## 1. 数据加载


In [14]:
from knowledge_graph_completion.data import data_loader

In [15]:
# 加载 FB15k-237 数据集的训练、验证和测试集
train_data, valid_data, test_data = data_loader.load_fb15k237("./knowledge_graph_completion/data/FB15k-237/")
print("FB15k-237 数据集加载完成。")
print(f"训练集大小: {len(train_data)} 条三元组")
print(f"验证集大小: {len(valid_data)} 条三元组")
print(f"测试集大小: {len(test_data)} 条三元组")

FB15k-237 数据集加载完成。
训练集大小: 272115 条三元组
验证集大小: 17535 条三元组
测试集大小: 20466 条三元组


In [16]:
train_data[['head_name','relation','tail_name']].head()

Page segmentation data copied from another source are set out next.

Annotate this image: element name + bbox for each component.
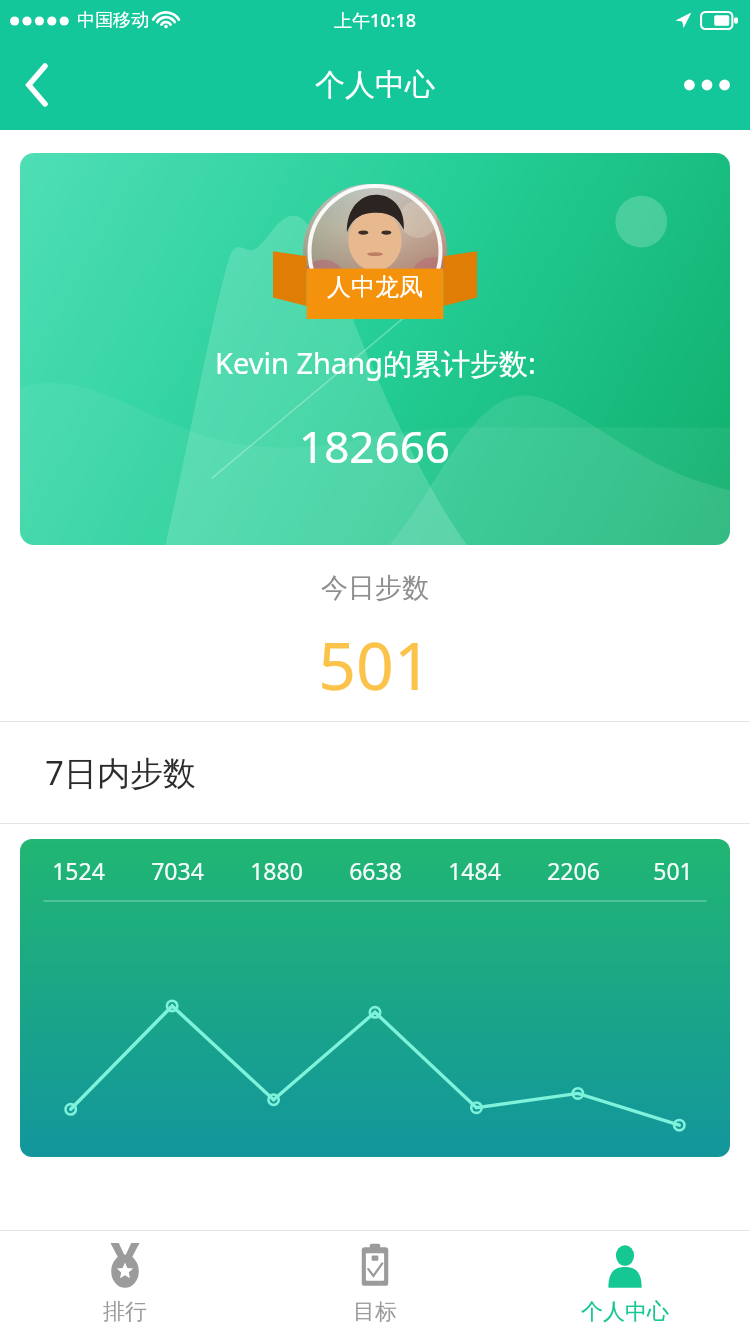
- staticText: 501: [318, 619, 432, 709]
- staticText: 个人中心: [581, 1298, 669, 1326]
- staticText: 上午10:18: [334, 8, 417, 33]
- button[interactable]: More options: [664, 47, 750, 123]
- staticText: 6638: [349, 855, 402, 886]
- staticText: 7034: [151, 855, 204, 886]
- staticText: 7日内步数: [45, 750, 196, 795]
- button[interactable]: 1524: [20, 839, 730, 1157]
- staticText: 2206: [547, 855, 600, 886]
- staticText: 今日步数: [321, 571, 429, 605]
- button[interactable]: 人中龙凤: [20, 153, 730, 545]
- staticText: 1484: [448, 855, 501, 886]
- staticText: 人中龙凤: [327, 272, 423, 302]
- staticText: 1880: [250, 855, 303, 886]
- staticText: 1524: [52, 855, 105, 886]
- staticText: 182666: [299, 416, 451, 476]
- staticText: 目标: [353, 1298, 397, 1326]
- staticText: Kevin Zhang的累计步数:: [215, 343, 536, 383]
- button[interactable]: 个人中心: [500, 1231, 750, 1334]
- button[interactable]: Back: [0, 47, 76, 123]
- staticText: 排行: [103, 1298, 147, 1326]
- button[interactable]: 目标: [250, 1231, 500, 1334]
- staticText: 中国移动: [77, 9, 149, 32]
- staticText: 个人中心: [315, 66, 435, 104]
- staticText: 501: [653, 855, 693, 886]
- button[interactable]: 排行: [0, 1231, 250, 1334]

Unnamed: 0,head_name,relation,tail_name
0,Dominican_Republic,/location/country/form_of_government,Republic
1,Mighty_Morphin_Power_Rangers,/tv/tv_program/regular_cast./tv/regular_tv_app...,Wendee_Lee
2,Drama,/media_common/netflix_genre/titles,American_History_X
3,Michelle_Rodriguez,/award/award_winner/awards_won./award/award_ho...,Naveen_Andrews
4,Australia_national_association_football_team,/soccer/football_team/current_roster./sports/s...,Midfielder


## 2. 数据预览

In [17]:
# 定义一个函数便于打印三元组列表的前几项
def preview_triples(name, df, num=5):
    print(f"\n{name} 集合样本前 {num} 条：")
    for _, row in df.head(num).iterrows():
        print(f"{row['head_name']}\t{row['relation']}\t{row['tail_name']}")
    print("...")

In [18]:
preview_triples("训练", train_data, num=5)
preview_triples("验证", valid_data, num=5)
preview_triples("测试", test_data, num=5)


训练 集合样本前 5 条：
Dominican_Republic	/location/country/form_of_government	Republic
Mighty_Morphin_Power_Rangers	/tv/tv_program/regular_cast./tv/regular_tv_appearance/actor	Wendee_Lee
Drama	/media_common/netflix_genre/titles	American_History_X
Michelle_Rodriguez	/award/award_winner/awards_won./award/award_honor/award_winner	Naveen_Andrews
Australia_national_association_football_team	/soccer/football_team/current_roster./sports/sports_team_roster/position	Midfielder
...

验证 集合样本前 5 条：
American_Pie	/film/film/genre	Romance_Film
St._Louis	/location/location/time_zones	Central_Time_Zone
George_Burns	/people/person/spouse_s./people/marriage/type_of_union	Marriage
Primetime_Emmy_Award_for_Outstanding_Writing_-_Drama_Series	/award/award_category/winners./award/award_honor/award_winner	David_Chase
Silent_Hill	/film/film/release_date_s./film/film_regional_release_date/film_release_region	Lithuania
...

测试 集合样本前 5 条：
Zürich	/travel/travel_destination/climate./travel/travel_destination_monthly_climat

## 3. 构建 Few-Shot 提示

In [19]:
triples = list(train_data[['head_name','relation','tail_name']].itertuples(index=False, name=None))


In [20]:
# 从训练集中选择关系为 "founded" 的 few-shot 示例
relation = "/location/country/form_of_government"
K = 3  # 选取3条few-shot示例
fewshot_examples = [trip for trip in triples if trip[1] == relation][:K]

In [21]:
fewshot_examples

[('Dominican_Republic', '/location/country/form_of_government', 'Republic'),
 ('Saint_Vincent_and_the_Grenadines',
  '/location/country/form_of_government',
  'Parliamentary_system'),
 ('Liechtenstein',
  '/location/country/form_of_government',
  'Parliamentary_system')]

In [22]:
query_head = "Dominican_Republic"
query_relation = "/location/country/form_of_government"
prompt = ""
for h, r, t in fewshot_examples:
    prompt += f"{h} - {r} -> {t}\n"
prompt += f"{query_head} - {query_relation} ->"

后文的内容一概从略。